Q5. 写真のスキャン代行業者選びで気をつけることは?
「個人情報の取り扱い方針」「納期」「画質(dpi)」の3点を確認してください。遺品の写真は他人に見られたくない内容も含むため、第三者への開示や流出防止の明記があるかが大切です。画質は600dpi以上を目安にしてください。
Q6. 遺品整理業者に依頼すれば、写真の供養もお願いできますか?
遺品整理士が在籍する優良業者なら、ほぼ対応可能です。提携寺社でのお焚き上げや、ご遺族の前での合掌・お清めなどをオプションで用意している業者も多くあります。見積もり時に「写真の供養はどう扱われますか」と聞いてみてください。

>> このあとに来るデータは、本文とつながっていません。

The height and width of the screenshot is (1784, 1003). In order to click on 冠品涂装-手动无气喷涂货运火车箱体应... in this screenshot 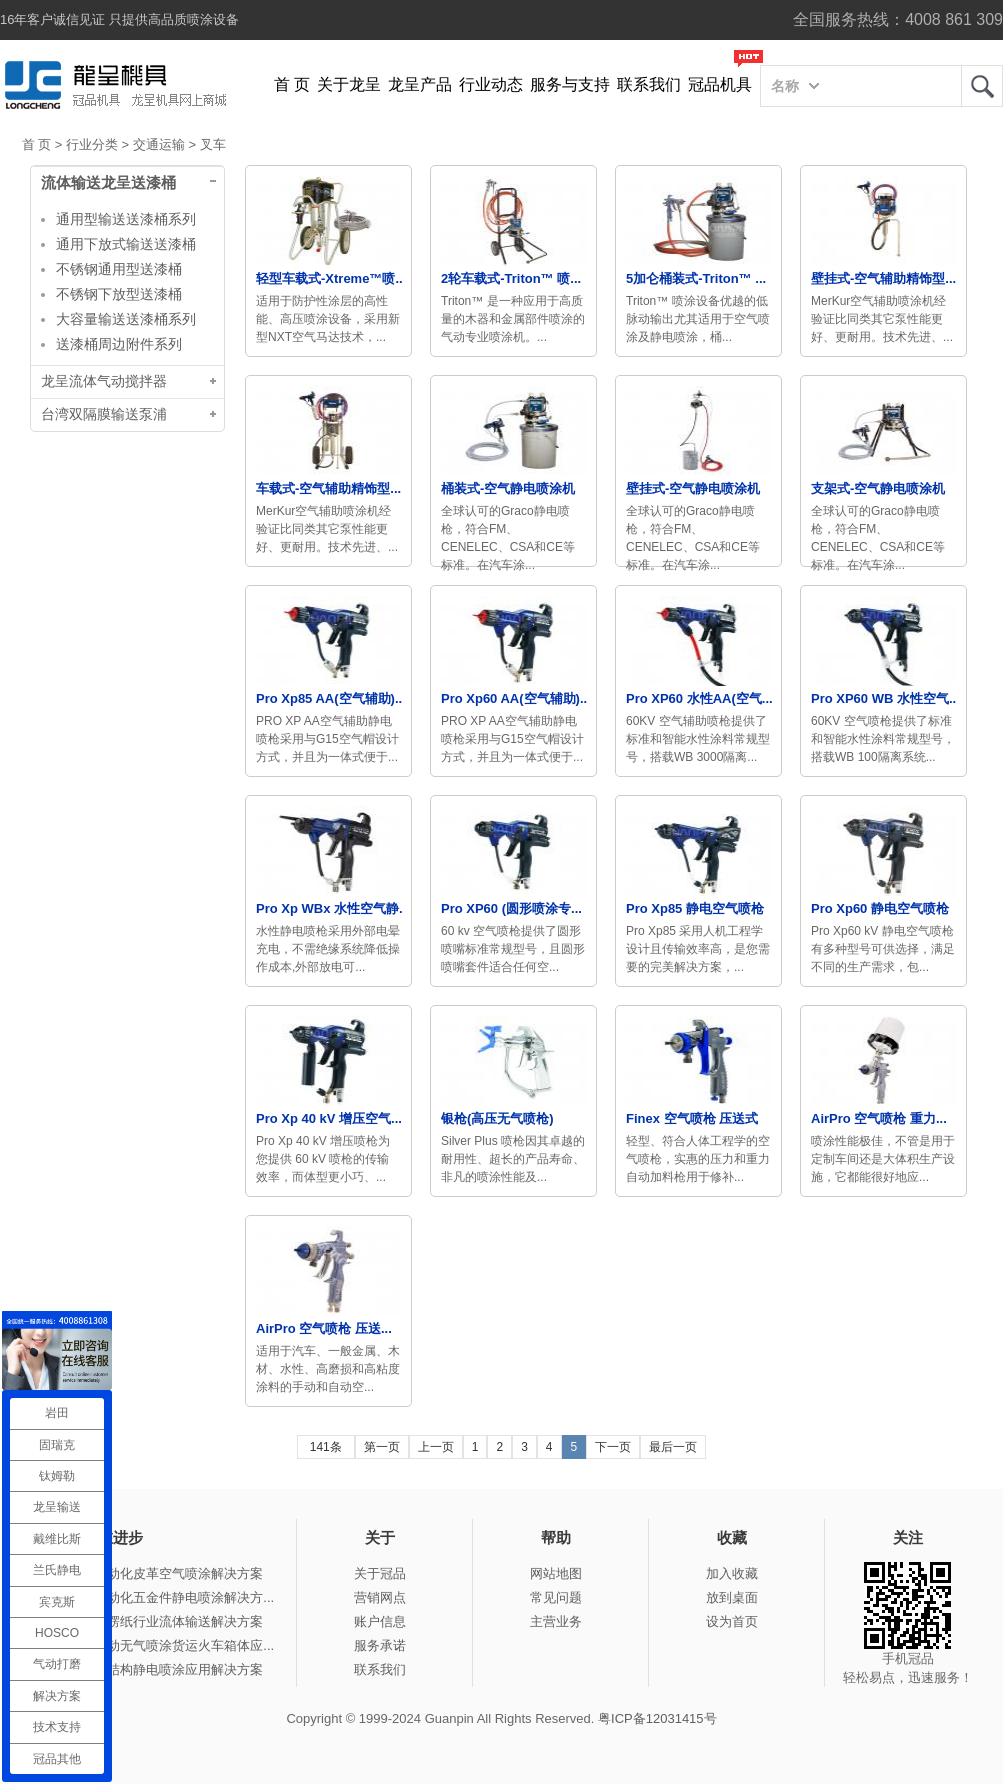, I will do `click(156, 1645)`.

Q7. 全部処分するのが心残りで、決断ができません。どうすれば?
無理に急がないことをおすすめします。遺品整理に法律上の期限はありません(相続税申告は10ヶ月、相続放棄は3ヶ月など別の手続きはあります)。アルバムだけ別箱にまとめて押し入れに保管し、半年〜1年後に改めて見直すご遺族も多くいらっしゃいます。気持ちが落ち着いてからの判断で十分です。
まとめ — 「全部か無か」ではなく、心が納得する選択を
故人の写真やアルバムの処分は、物の処分ではなく気持ちの整理です。可燃ごみ・お焚き上げ・デジタル化の3つの方法を組み合わせ、残したい写真は残し、手放すものは丁寧に送り出す――この考え方が、後悔の少ない選択につながります。